After a century of renovations and updates, a Minneapolis park’s swimming hole will return to its freshwater origins and become the nation’s first “natural” public swimming pool.

The $4 million pool project, which is part of a new master plan for the 22-acre Webber Park in north Minneapolis, is currently in the design stage. Construction is expected to begin next year, with a 2014 opening. “We really wanted to create a natural place where people will want to gather,” says Robert Schunicht, vice president of Landform, the Minneapolis planning and engineering firm handling the park’s renovation.

The plans for Webber Park’s new pool are drawing local and national attention. “The community is really excited about this,” says Jon Olson, who represents the neighborhoods near the new pool on the Minneapolis Park and Recreation Board. At 28,000 square feet of swimming area, the pool will offer triple the recreation space of the park’s aging concrete pool and wading pool — without any of the chlorine. The preliminary design includes lap lanes, a diving area, water slide, and a non-swimmers’ area with a maximum depth of 39 inches.

But instead of the traditional pool chemicals, the Webber Park pool will rely on a European approach that uses a biological, plant-based filtration system. As designed, the water in a natural pool flows from the swimming area to a biological filter and from there it percolates through a regeneration pond filled with hydroponic plants, gravel, and other aggregates.

Unlike some chlorine-free pools, “there are no plants in the swimming pool, and there is no soil,” explains James Robyn, CEO and president of BioNova Natural Pools, a New-Jersey-based branch of the German firm BioNova Global, which will be working with Landform on the project.

The filtered water then returns to the swimming pool via standard pumps and pipes. Depending on the climate where a natural pool is built, those plants can vary.  For this installation, the designers are talking with Minnesota growers to develop the right mix of non-invasive, native plants for the filtering, says Brady Halverson, Landform’s project designer.

In terms of materials, the pool’s floor will be lined with a commercial PVC membrane, which less flexible and thicker (60 mil vs. 30 mil) than a residential pool’s vinyl liner. “It’s also field-seamable,” Robyn said. “It comes in rolls. We cut it and heat-weld the pieces together. It doesn’t have to be preconfigured.”

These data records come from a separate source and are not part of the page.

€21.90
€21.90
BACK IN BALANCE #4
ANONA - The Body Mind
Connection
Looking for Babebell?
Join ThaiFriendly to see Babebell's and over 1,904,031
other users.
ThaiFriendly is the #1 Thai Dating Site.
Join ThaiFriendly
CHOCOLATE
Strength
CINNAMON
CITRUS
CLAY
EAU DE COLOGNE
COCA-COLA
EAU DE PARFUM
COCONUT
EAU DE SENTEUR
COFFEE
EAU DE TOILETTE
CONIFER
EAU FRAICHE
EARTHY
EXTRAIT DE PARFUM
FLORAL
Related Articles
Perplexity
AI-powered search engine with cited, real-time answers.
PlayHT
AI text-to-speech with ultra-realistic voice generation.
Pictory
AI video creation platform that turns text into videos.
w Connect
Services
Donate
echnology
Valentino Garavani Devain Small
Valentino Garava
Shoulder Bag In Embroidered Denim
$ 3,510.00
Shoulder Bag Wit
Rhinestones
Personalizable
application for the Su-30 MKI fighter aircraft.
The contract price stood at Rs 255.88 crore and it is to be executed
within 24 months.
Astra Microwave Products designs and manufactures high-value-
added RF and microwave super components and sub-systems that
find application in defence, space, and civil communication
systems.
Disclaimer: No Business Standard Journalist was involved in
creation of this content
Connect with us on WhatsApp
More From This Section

Unlike many traditional swimming pools, there will be no main drains at the Webber pool and theoretically a lower risk of entrapment for users. “We will have Virginia Graeme Baker Act considerations for the [proposed] water slide, because the water used to operate the slide will need high-performance pumps,” Robyn said. “But the biological flow is done with smaller pumps.”

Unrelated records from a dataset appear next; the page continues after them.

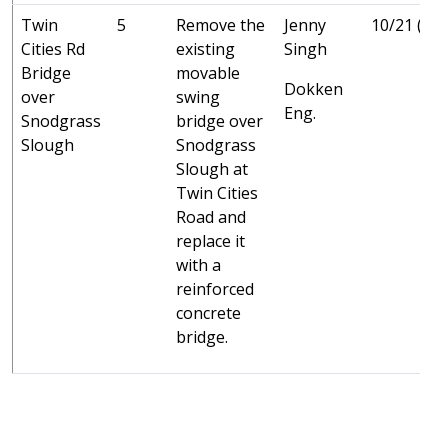
Twin
5
Remove the
Jenny
10/21 (C)
Cities Rd
existing
Singh
Bridge
movable
Dokken
over
swing
Eng.
Snodgrass
bridge over
Slough
Snodgrass
Slough at
Twin Cities
Road and
replace it
with a
reinforced
concrete
bridge.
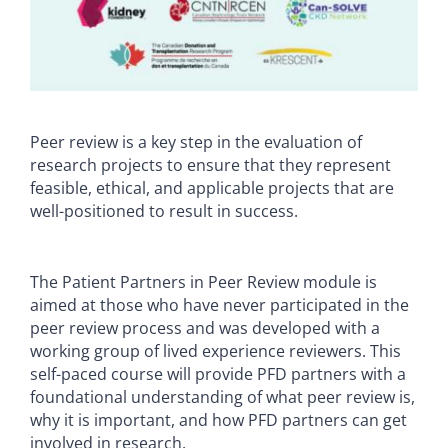
Peer review is a key step in the evaluation of
research projects to ensure that they represent
feasible, ethical, and applicable projects that are
well-positioned to result in success.
The Patient Partners in Peer Review module is
aimed at those who have never participated in the
peer review process and was developed with a
working group of lived experience reviewers. This
self-paced course will provide PFD partners with a
foundational understanding of what peer review is,
why it is important, and how PFD partners can get
involved in research.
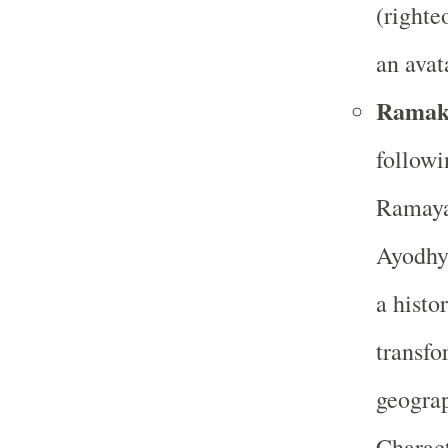
(righte
an avat
Ramak
followi
Ramayan
Ayodhy
a histo
transfo
geograp
Charact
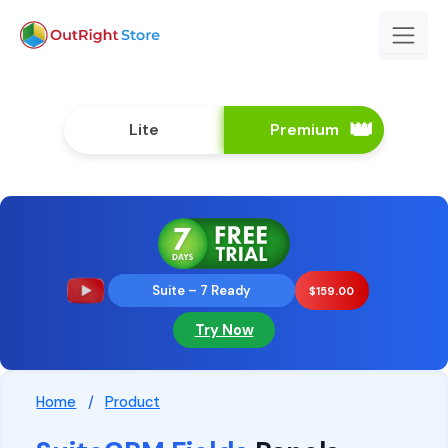
Lite
Premium
Suite – 7 Ready
$
159.00
Try Now
Home
/
Product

In some ways, the Webber Park project sounds more like a lake than a swimming pool, but that was part of its appeal to the community. “We don’t have lakes on the north side of Minneapolis,” said Olson. “People wanted to be able to go to the beach.”

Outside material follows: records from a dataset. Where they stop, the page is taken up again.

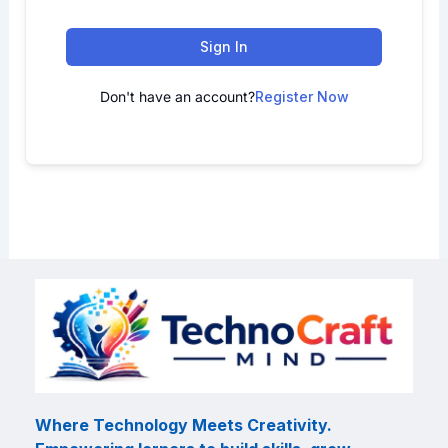
Sign In
Don't have an account?
Register Now
Where Technology Meets Creativity.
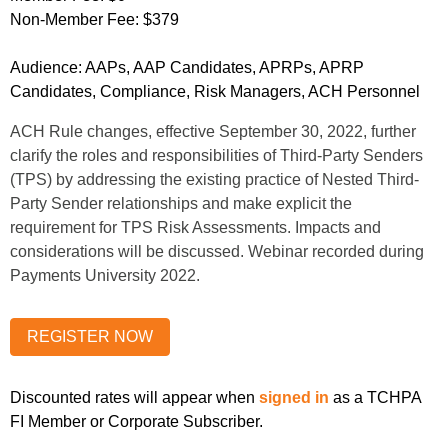
Non-Member Fee:
$379
Audience:
AAPs, AAP Candidates, APRPs, APRP
Candidates, Compliance, Risk Managers, ACH Personnel
ACH Rule changes, effective September 30, 2022, further
clarify the roles and responsibilities of Third-Party Senders
(TPS) by addressing the existing practice of Nested Third-
Party Sender relationships and make explicit the
requirement for TPS Risk Assessments. Impacts and
considerations will be discussed. Webinar recorded during
Payments University 2022.
Discounted rates will appear when
signed in
as a TCHPA
FI Member or Corporate Subscriber.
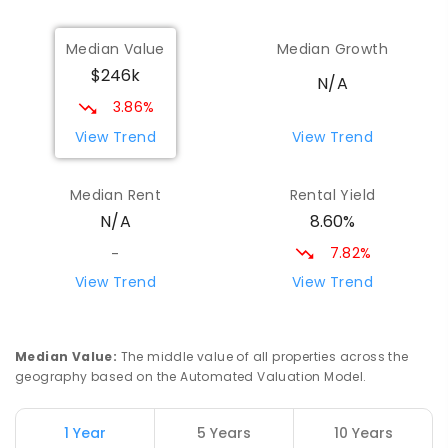
Median Value
Median Growth
$246k
N/A
3.86%
View Trend
View Trend
Median Rent
Rental Yield
8.60%
N/A
7.82%
-
View Trend
View Trend
Median Value
:
The middle value of all properties across the
geography based on the Automated Valuation Model.
1 Year
5 Years
10 Years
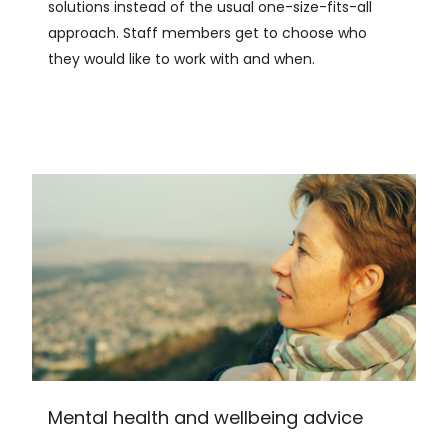
solutions instead of the usual one-size-fits-all
approach. Staff members get to choose who
they would like to work with and when.
Mental health and wellbeing advice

Fittingly for this project, Webber Park’s very first pool, built in 1910, was a spring-fed swimming pond, according to a city parks history. That original pool was converted to chlorinated city water in the 1920s. The existing pool, scheduled to be demolished in 2012, was built in 1979.

The hybrid nature of the new Webber Park pool required some special considerations. The Minneapolis Park and Recreation Board operates 60 wading pools, two water parks, and 12 beaches on the city’s lakes, but this project didn’t fall into any of those categories. As a result, the board last spring had to get special state legislature approval to build the Webber pool and regulate it not as a pool, but a public bathing beach. The city only monitors E. coli levels at its beaches, closing them as necessary for health reasons.

“From a microbiological standpoint, our water quality standards are based on the European standards for public natural swimming pools, which are roughly twice as strict as what are required at many public bathing beaches,” Robyn said.

Webber’s plant-based filtering system is expected to cost less to operate than a traditional chemical pool, according to those involved in the project, although specific figures weren’t available. (The park board’s budget includes more than $414,000 in 2012 for aquatic recreation services, which includes management, staffing, and lessons for swimmers and sailors at Minneapolis lakes, pools, and water parks.) Due to the expected cost savings, Olson said the city would no longer charge visitors to use the Webber Pool when it reopens.